Attending NIBA College instilled in Thornton a sense of professionalism regarding how he serviced his clients. And although he had more experience than some of his peers, he says his outlook was similar.

“I was already doing a lot of what we studied, but the coursework actually put some clarity around what I was performing for my clients. I was doing it without really knowing why I was doing it,” Thornton explains.

“Even though I was at a different stage of my career compared to some other students, we were all very much on the same page.”

Moving forward

Thornton has been flat out attending to claims arising from the NSW storms earlier this year, but has plans on growing his business into the future. 

“We’ve had a lot of claims from our clients for the Hunter Valley storms and I’ve been able to put the skills I’ve learned into practice during this process,” Thornton says.

“I think we have handled our claims a lot better than we would have if I didn’t do that course.”

Assured that the level of service he is providing to his community is professional and of the highest standard, he is looking forward to continuing to put what he has learnt into practice. 

I was doing it without really knowing why I was doing it.

“As a person trying to run a professional business in the broking world, you need to have some confidence that you’re doing the right job, and that can only come by the industry body telling you that you are.
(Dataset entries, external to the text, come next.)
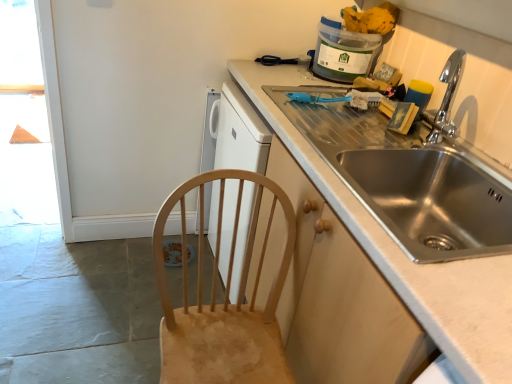 Question: Considering the positions of point (260, 187) and point (482, 370), is point (260, 187) closer or farther from the camera than point (482, 370)?

Choices:
 (A) closer
 (B) farther

Answer: (B)

Question: Would you say natural wood chair at lower left is to the left or to the right of stainless steel sink at right in the picture?

Choices:
 (A) right
 (B) left

Answer: (B)

Question: Considering the real-world distances, which object is closest to the natural wood chair at lower left?

Choices:
 (A) stainless steel sink at right
 (B) translucent plastic container at upper right

Answer: (A)

Question: Which is nearer to the natural wood chair at lower left?

Choices:
 (A) stainless steel sink at right
 (B) translucent plastic container at upper right

Answer: (A) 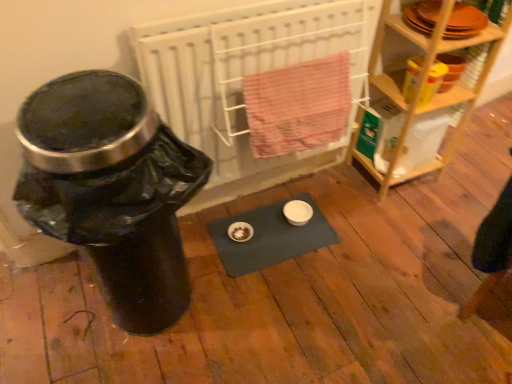 Question: Considering the relative sizes of wooden shelf at right and black plastic water cooler at left in the image provided, is wooden shelf at right bigger than black plastic water cooler at left?

Choices:
 (A) yes
 (B) no

Answer: (B)

Question: Are wooden shelf at right and black plastic water cooler at left beside each other?

Choices:
 (A) yes
 (B) no

Answer: (B)

Question: From the image's perspective, is wooden shelf at right on black plastic water cooler at left?

Choices:
 (A) no
 (B) yes

Answer: (B)

Question: From a real-world perspective, is wooden shelf at right positioned under black plastic water cooler at left based on gravity?

Choices:
 (A) no
 (B) yes

Answer: (A)

Question: From a real-world perspective, is wooden shelf at right positioned over black plastic water cooler at left based on gravity?

Choices:
 (A) no
 (B) yes

Answer: (B)

Question: Is wooden shelf at right shorter than black plastic water cooler at left?

Choices:
 (A) yes
 (B) no

Answer: (B)

Question: Does white radiator at center have a smaller size compared to black plastic water cooler at left?

Choices:
 (A) yes
 (B) no

Answer: (A)

Question: From the image's perspective, would you say white radiator at center is shown under black plastic water cooler at left?

Choices:
 (A) yes
 (B) no

Answer: (B)

Question: Is white radiator at center to the right of black plastic water cooler at left from the viewer's perspective?

Choices:
 (A) no
 (B) yes

Answer: (B)

Question: Does white radiator at center touch black plastic water cooler at left?

Choices:
 (A) yes
 (B) no

Answer: (B)

Question: From a real-world perspective, is white radiator at center positioned under black plastic water cooler at left based on gravity?

Choices:
 (A) yes
 (B) no

Answer: (B)

Question: Is white radiator at center closer to camera compared to black plastic water cooler at left?

Choices:
 (A) yes
 (B) no

Answer: (B)

Question: Is blue fabric yoga mat at center not close to white radiator at center?

Choices:
 (A) yes
 (B) no

Answer: (B) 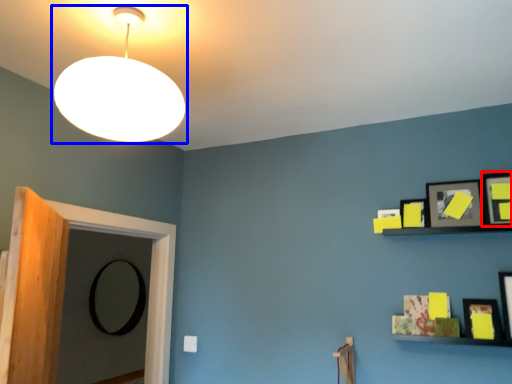 Question: Among these objects, which one is nearest to the camera, picture frame (highlighted by a red box) or lamp (highlighted by a blue box)?

Choices:
 (A) picture frame
 (B) lamp

Answer: (B) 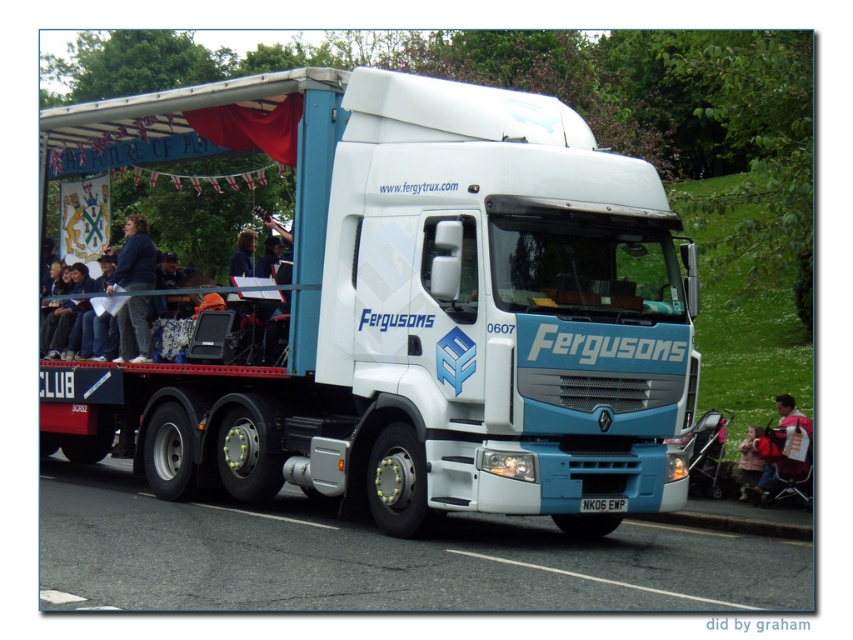 Question: Can you confirm if light pink fabric at lower right is bigger than white plastic license plate at center?

Choices:
 (A) yes
 (B) no

Answer: (A)

Question: Which object is closer to the camera taking this photo?

Choices:
 (A) white plastic license plate at center
 (B) white glossy truck at center

Answer: (A)

Question: Which of these objects is positioned farthest from the dark blue fabric at left?

Choices:
 (A) white plastic license plate at center
 (B) white glossy truck at center
 (C) light pink fabric at lower right

Answer: (C)

Question: Is dark blue fabric at left to the left of light pink fabric at lower right from the viewer's perspective?

Choices:
 (A) yes
 (B) no

Answer: (A)

Question: In this image, where is light pink fabric at lower right located relative to white plastic license plate at center?

Choices:
 (A) above
 (B) below

Answer: (A)

Question: Which object appears closest to the camera in this image?

Choices:
 (A) light pink fabric at lower right
 (B) dark blue fabric at left
 (C) white plastic license plate at center
 (D) white glossy truck at center

Answer: (C) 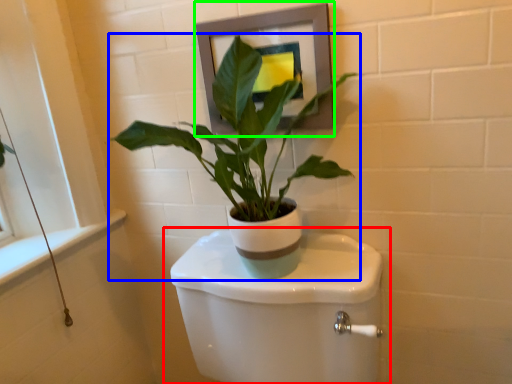 Question: Based on their relative distances, which object is nearer to toilet (highlighted by a red box)? Choose from houseplant (highlighted by a blue box) and picture frame (highlighted by a green box).

Choices:
 (A) houseplant
 (B) picture frame

Answer: (A) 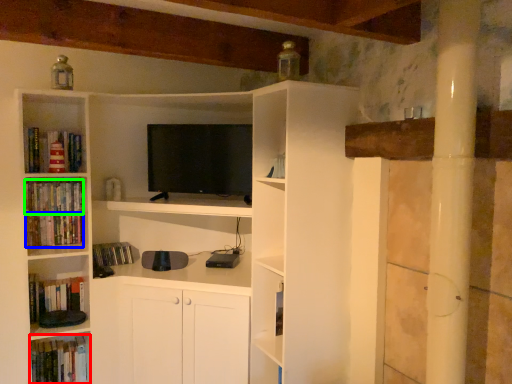 Question: Considering the real-world distances, which object is farthest from book (highlighted by a red box)? book (highlighted by a blue box) or book (highlighted by a green box)?

Choices:
 (A) book
 (B) book

Answer: (B) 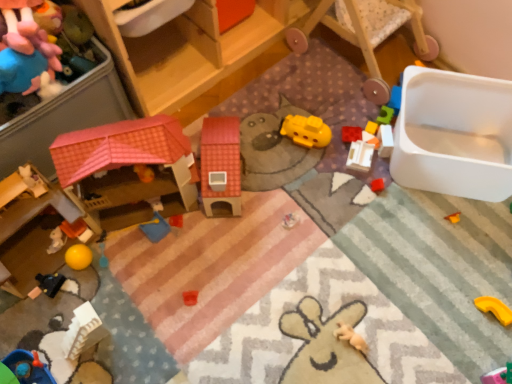 Find the location of `wooden rocking chair at upper right`. wooden rocking chair at upper right is located at coordinates (348, 41).

Find the location of a particular element. The width and height of the screenshot is (512, 384). yellow matte block at upper right, positioned as the 3th toy in right-to-left order is located at coordinates (371, 127).

Image resolution: width=512 pixels, height=384 pixels. Identify the location of wooden dollhouse at upper left. (188, 60).

Locate an element on the screen. The width and height of the screenshot is (512, 384). matte plastic dollhouse at center-left, acting as the eighth toy starting from the right is located at coordinates (127, 169).

The image size is (512, 384). What are the coordinates of `white plastic building at center-right, positioned as the 4th toy in right-to-left order` in the screenshot? It's located at (360, 156).

At what (x,y) coordinates should I click in order to perform the action: click on wooden rocking chair at upper right. Please return your answer as a coordinate pair (x, y). The height and width of the screenshot is (384, 512). Looking at the image, I should click on (348, 41).

Which object is closer to the camera, matte plastic dollhouse at center-left, the fourth toy viewed from the left, or light brown plush toy at lower right, which appears as the 6th toy when viewed from the left?

matte plastic dollhouse at center-left, the fourth toy viewed from the left, is more forward.

Who is shorter, matte plastic dollhouse at center-left, acting as the eighth toy starting from the right, or light brown plush toy at lower right, which appears as the 6th toy when viewed from the left?

With less height is light brown plush toy at lower right, which appears as the 6th toy when viewed from the left.

From the image's perspective, is matte plastic dollhouse at center-left, acting as the eighth toy starting from the right, beneath light brown plush toy at lower right, the sixth toy from the right?

No, from the image's perspective, matte plastic dollhouse at center-left, acting as the eighth toy starting from the right, is not below light brown plush toy at lower right, the sixth toy from the right.

In the scene shown: Is white plastic building at center-right, positioned as the 4th toy in right-to-left order, to the left or to the right of white plastic blocks at right, placed as the tenth toy when sorted from left to right, in the image?

In the image, white plastic building at center-right, positioned as the 4th toy in right-to-left order, appears on the left side of white plastic blocks at right, placed as the tenth toy when sorted from left to right.

Is white plastic building at center-right, the eighth toy when ordered from left to right, spatially inside white plastic blocks at right, placed as the tenth toy when sorted from left to right, or outside of it?

white plastic building at center-right, the eighth toy when ordered from left to right, cannot be found inside white plastic blocks at right, placed as the tenth toy when sorted from left to right.

Consider the image. Considering the sizes of objects white plastic building at center-right, the eighth toy when ordered from left to right, and white plastic blocks at right, which is the second toy in right-to-left order, in the image provided, who is thinner, white plastic building at center-right, the eighth toy when ordered from left to right, or white plastic blocks at right, which is the second toy in right-to-left order,?

Thinner between the two is white plastic blocks at right, which is the second toy in right-to-left order.

Does white plastic building at center-right, the eighth toy when ordered from left to right, have a lesser height compared to white plastic blocks at right, which is the second toy in right-to-left order?

Indeed, white plastic building at center-right, the eighth toy when ordered from left to right, has a lesser height compared to white plastic blocks at right, which is the second toy in right-to-left order.

Is black matte toy car at lower left, arranged as the 2th toy when viewed from the left, oriented towards wooden dollhouse at upper left?

No, black matte toy car at lower left, arranged as the 2th toy when viewed from the left, is not facing towards wooden dollhouse at upper left.

Can you confirm if black matte toy car at lower left, arranged as the 2th toy when viewed from the left, is positioned to the left of wooden dollhouse at upper left?

Yes, black matte toy car at lower left, arranged as the 2th toy when viewed from the left, is to the left of wooden dollhouse at upper left.

The image size is (512, 384). I want to click on furniture that appears above the black matte toy car at lower left, the tenth toy viewed from the right (from a real-world perspective), so click(188, 60).

Does point (51, 284) lie in front of point (145, 38)?

Yes, it is in front of point (145, 38).

Considering their positions, is white plastic blocks at right, placed as the tenth toy when sorted from left to right, located in front of or behind yellow rubber toy at lower right, which ranks as the 1th toy in right-to-left order?

white plastic blocks at right, placed as the tenth toy when sorted from left to right, is behind yellow rubber toy at lower right, which ranks as the 1th toy in right-to-left order.

In the image, is white plastic blocks at right, placed as the tenth toy when sorted from left to right, on the left side or the right side of yellow rubber toy at lower right, positioned as the 11th toy in left-to-right order?

white plastic blocks at right, placed as the tenth toy when sorted from left to right, is positioned on yellow rubber toy at lower right, positioned as the 11th toy in left-to-right order,'s left side.

Looking at this image, is white plastic blocks at right, which is the second toy in right-to-left order, shorter than yellow rubber toy at lower right, positioned as the 11th toy in left-to-right order?

In fact, white plastic blocks at right, which is the second toy in right-to-left order, may be taller than yellow rubber toy at lower right, positioned as the 11th toy in left-to-right order.

Considering the relative sizes of rubber brick at upper right, which appears as the fifth toy when viewed from the right, and blue fabric toy at center, arranged as the third toy when viewed from the left, in the image provided, is rubber brick at upper right, which appears as the fifth toy when viewed from the right, shorter than blue fabric toy at center, arranged as the third toy when viewed from the left,?

Yes.

Between rubber brick at upper right, placed as the 7th toy when sorted from left to right, and blue fabric toy at center, arranged as the third toy when viewed from the left, which one has larger size?

blue fabric toy at center, arranged as the third toy when viewed from the left, is bigger.

Is blue fabric toy at center, arranged as the third toy when viewed from the left, located within rubber brick at upper right, placed as the 7th toy when sorted from left to right?

No, blue fabric toy at center, arranged as the third toy when viewed from the left, is not inside rubber brick at upper right, placed as the 7th toy when sorted from left to right.

From a real-world perspective, is wooden rocking chair at upper right physically located above or below yellow rubber toy at lower right, which ranks as the 1th toy in right-to-left order?

From a real-world perspective, wooden rocking chair at upper right is physically above yellow rubber toy at lower right, which ranks as the 1th toy in right-to-left order.

Considering the sizes of wooden rocking chair at upper right and yellow rubber toy at lower right, positioned as the 11th toy in left-to-right order, in the image, is wooden rocking chair at upper right wider or thinner than yellow rubber toy at lower right, positioned as the 11th toy in left-to-right order,?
That’s a real driving factor for me.”

Further to developing as a broker, Thornton says that completing his diploma helped him develop as a businessperson as well. 

“A lot of the skills you learn are directed towards broking, but they’re relevant to your businesses and other industries,” Thornton says.

“I found these finer details to be crucial, helping round out other soft skills as well. Not just in becoming a better broker, but also a better business person.”